Insite can only operate if it has an exemption from the Controlled Drugs and Substances Act, plus it has been granted $1.5 million over three years in federal funding to operate, and the provinical government gave $1.2 million to develop the site. The PMs office hasn't said whether they will continue to fund the program, despite its mandate being scheduled to expire on September 13th.

The excuse?

"Unfortunately, the issue has been so politicized this week that this is probably not the time for us to make additional announcements."

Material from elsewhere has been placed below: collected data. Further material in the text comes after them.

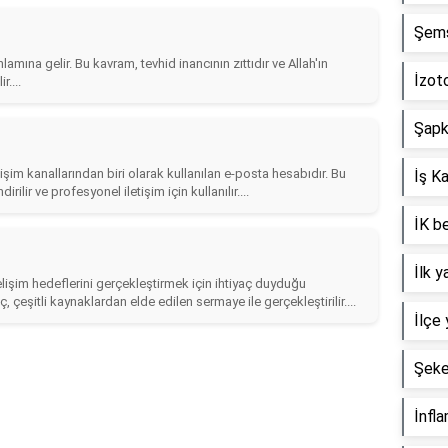
Şems-
amına gelir. Bu kavram, tevhid inancının zıttıdır ve Allah'ın
İzoto
r....
Şapka
etişim kanallarından biri olarak kullanılan e-posta hesabıdır. Bu
İş K
irilir ve profesyonel iletişim için kullanılır....
İK be
İlk 
elişim hedeflerini gerçekleştirmek için ihtiyaç duyduğu
çeşitli kaynaklardan elde edilen sermaye ile gerçekleştirilir....
İlçe 
Şeke
İnfla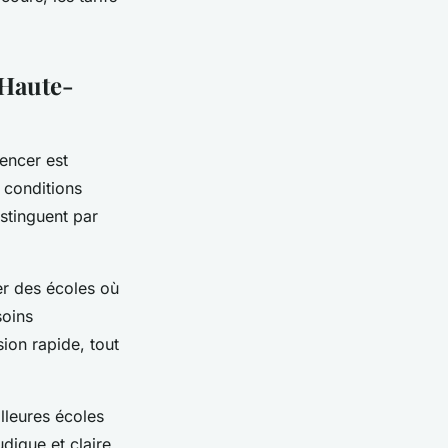
 Haute-
encer est
 conditions
stinguent par
er des écoles où
soins
ion rapide, tout
lleures écoles
dique et claire.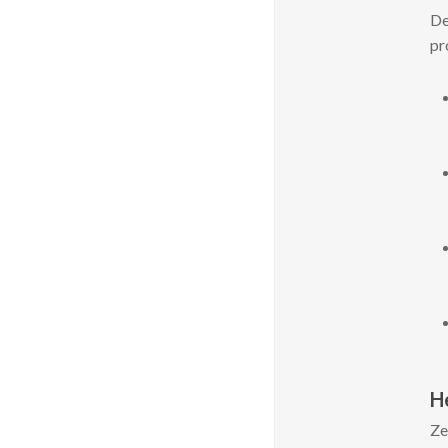
De
pr
He
Ze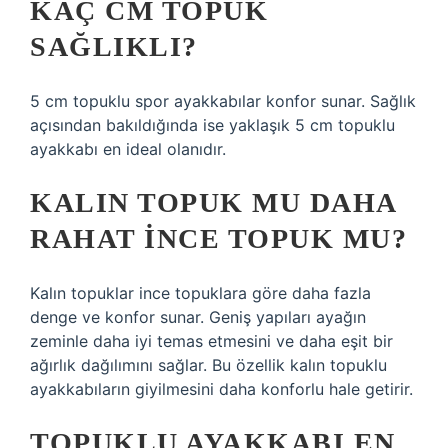
KAÇ CM TOPUK
SAĞLIKLI?
5 cm topuklu spor ayakkabılar konfor sunar. Sağlık
açısından bakıldığında ise yaklaşık 5 cm topuklu
ayakkabı en ideal olanıdır.
KALIN TOPUK MU DAHA
RAHAT INCE TOPUK MU?
Kalın topuklar ince topuklara göre daha fazla
denge ve konfor sunar. Geniş yapıları ayağın
zeminle daha iyi temas etmesini ve daha eşit bir
ağırlık dağılımını sağlar. Bu özellik kalın topuklu
ayakkabıların giyilmesini daha konforlu hale getirir.
TOPUKLU AYAKKABI EN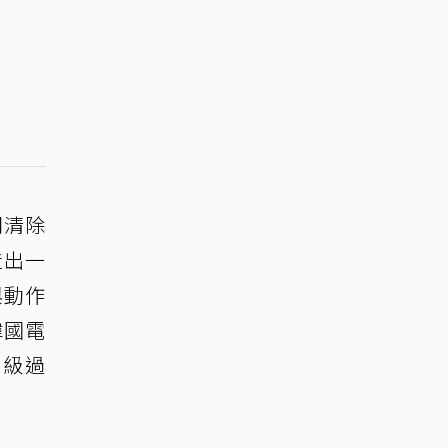
門清除
造出一
與動作
韓國電
超級過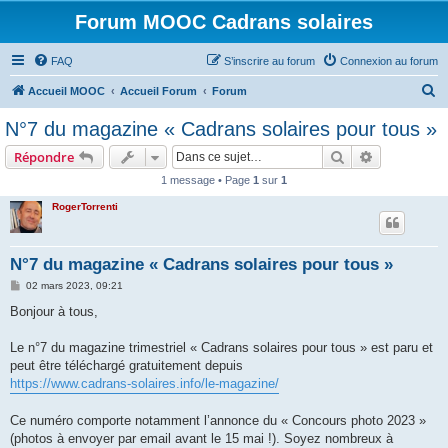
Forum MOOC Cadrans solaires
FAQ
S’inscrire au forum
Connexion au forum
R
Accueil MOOC
Accueil Forum
Forum
e
N°7 du magazine « Cadrans solaires pour tous »
c
Rechercher
Recherche 
Répondre
h
1 message • Page
1
sur
1
e
RogerTorrenti
r
c
h
N°7 du magazine « Cadrans solaires pour tous »
e
M
02 mars 2023, 09:21
e
r
s
Bonjour à tous,
s
a
g
Le n°7 du magazine trimestriel « Cadrans solaires pour tous » est paru et
e
peut être téléchargé gratuitement depuis
https://www.cadrans-solaires.info/le-magazine/
Ce numéro comporte notamment l’annonce du « Concours photo 2023 »
(photos à envoyer par email avant le 15 mai !). Soyez nombreux à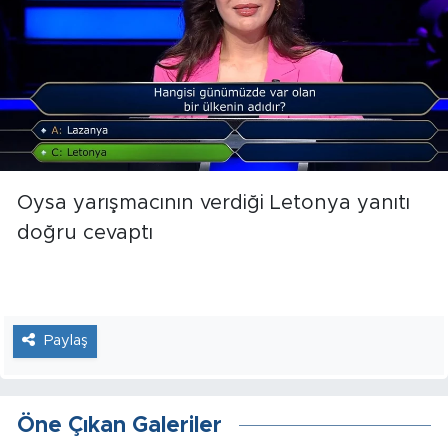
Oysa yarışmacının verdiği Letonya yanıtı
doğru cevaptı
Paylaş
Öne Çıkan Galeriler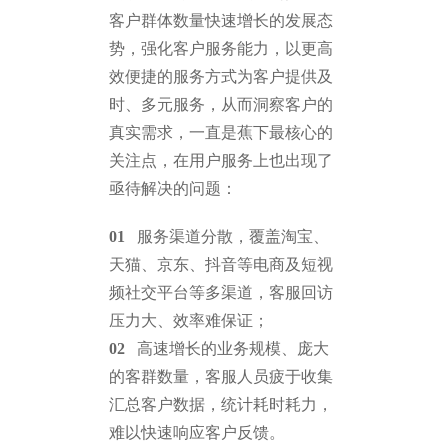
客户群体数量快速增长的发展态
势，强化客户服务能力，以更高
效便捷的服务方式为客户提供及
时、多元服务，从而洞察客户的
真实需求，一直是蕉下最核心的
关注点，在用户服务上也出现了
亟待解决的问题：
0
1
服务渠道分散，覆盖淘宝、
天猫、京东、抖音等电商及短视
频社交平台等多渠道，客服回访
压力大、效率难保证；
0
2
高速增长的业务规模、庞大
的客群数量，客服人员疲于收集
汇总客户数据，统计耗时耗力，
难以快速响应客户反馈。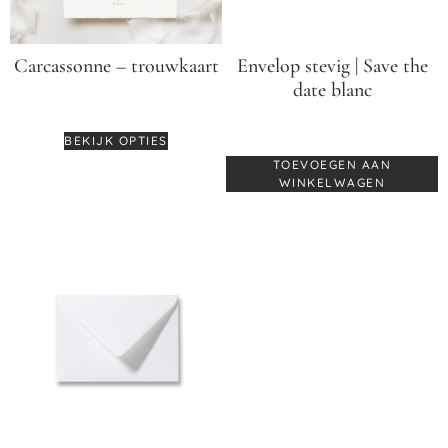
Carcassonne – trouwkaart
Envelop stevig | Save the
date blanc
€
3,25
€
0,60
BEKIJK OPTIES
TOEVOEGEN AAN
WINKELWAGEN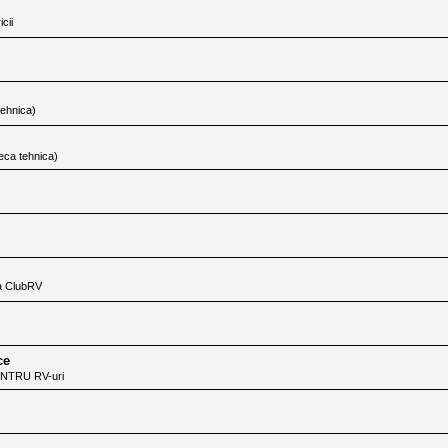
cii
tehnica)
eca tehnica)
ia ClubRV
ce
NTRU RV-uri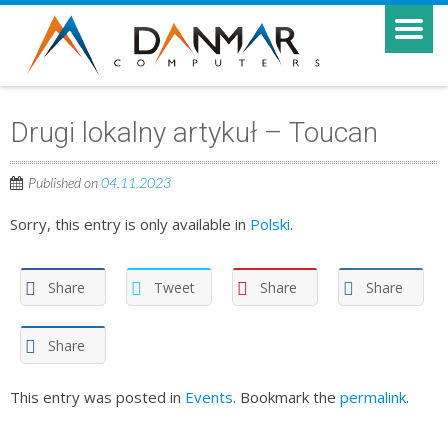
Drugi lokalny artykuł – Toucan
Published on
04.11.2023
Sorry, this entry is only available in
Polski
.
Share
Tweet
Share
Share
Share
This entry was posted in
Events
. Bookmark the
permalink
.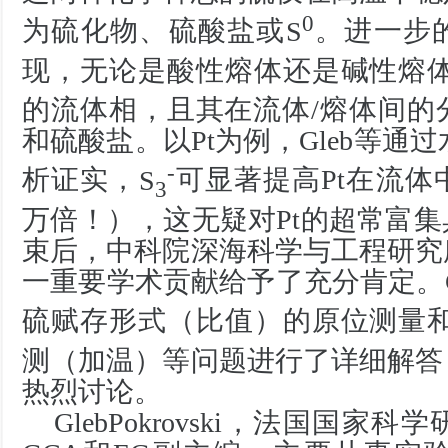
0
为硫化物、硫酸盐或
S
。进一步
现，无论是酸性熔体还是碱性熔
的流体相，且其在流体
/
熔体间的
和硫酸盐。以
Pt
为例，
Gleb
等通过
-
析证实，
S
可显著提高
Pt
在流体
3
万倍！），这无疑对
Pt
的超常富集
束后，中科院深海科学与工程研究
一重要学术贡献给予了充分肯定。
硫赋存形式（比值）的原位测量
测（加温）等问题进行了详细解答
热烈讨论。
GlebPokrovski
，法国国家科学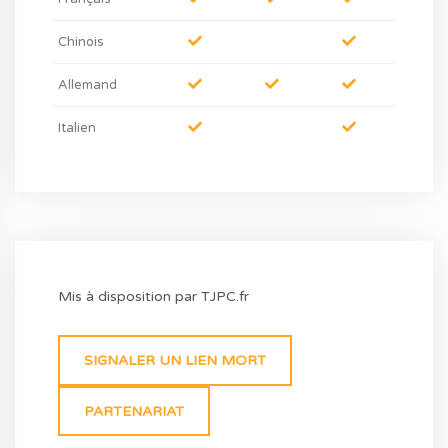
Chinois
Allemand
Italien
Mis à disposition par TJPC.fr
SIGNALER UN LIEN MORT
PARTENARIAT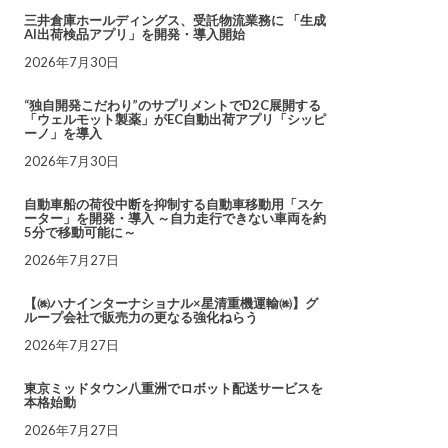
三井倉庫ホールディングス、受託物流業務に 「生成
AI出荷検品アプリ」を開発・導入開始
2026年7月30日
“独自開発こだわり”のサプリメントでD2C展開する
「ウェルモット製薬」がEC自動出荷アプリ「シッピ
ーノ」を導入
2026年7月30日
自動車船の荷役中断を抑制する自動車移動用「スケ
ーター」を開発・導入 ～自力走行できない車両を約
5分で移動可能に～
2026年7月27日
【㈱ハナインターナショナル×星清重機運輸㈱】グ
ループ会社で販売力の更なる強化ねらう
2026年7月27日
東京ミッドタウン八重洲でロボット配送サービスを
本格始動
2026年7月27日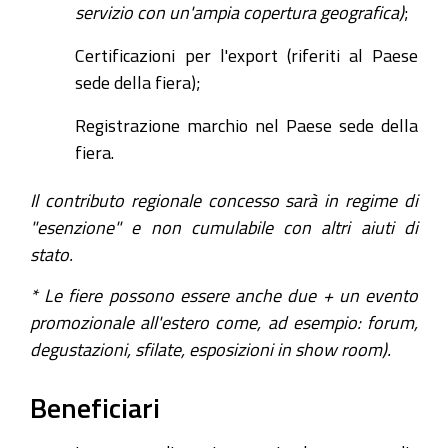
servizio con un'ampia copertura geografica)
;
Certificazioni per l'export (riferiti al Paese
sede della fiera);
Registrazione marchio nel Paese sede della
fiera.
Il contributo regionale concesso sarà in regime di
"esenzione" e non cumulabile con altri aiuti di
stato.
* Le fiere possono essere anche due + un evento
promozionale all'estero come, ad esempio: forum,
degustazioni, sfilate, esposizioni in show room).
Beneficiari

Of course not, dear. Lord knows, politicians who are responsible for their government's actions shouldn't have to deal with political issues, should they? Old Plastic Man said recently in an interview with Reader's Digest (Motto: The World's Most Flavourless Magazine) that he was "offended" by comparisons to President George. And you know, he's right! He doesn't want to be George Bush.

He'd much rather be Karl Rove.

The third thing has been around a bit longer, and it's called "the enviroment". Heard of it? Well, Canada actually has a pretty piss-poor record as far as protecting it is concerned, and when the Conservatives not only bailed on the Kyoto Accord but also cancelled the incentives to improve the efficiency of Canadians' homes.

Agree or disagree with the Kyoto accord if you want, but even the staunchest opponents have to acknowledge that the EnerGuide program was working exactly as planned. Harper says he wants to replace Kyoto with a "made in Canada solution" (hello? Where the hell do you think we were during negotiations?), then he cancels a made in Canada solution.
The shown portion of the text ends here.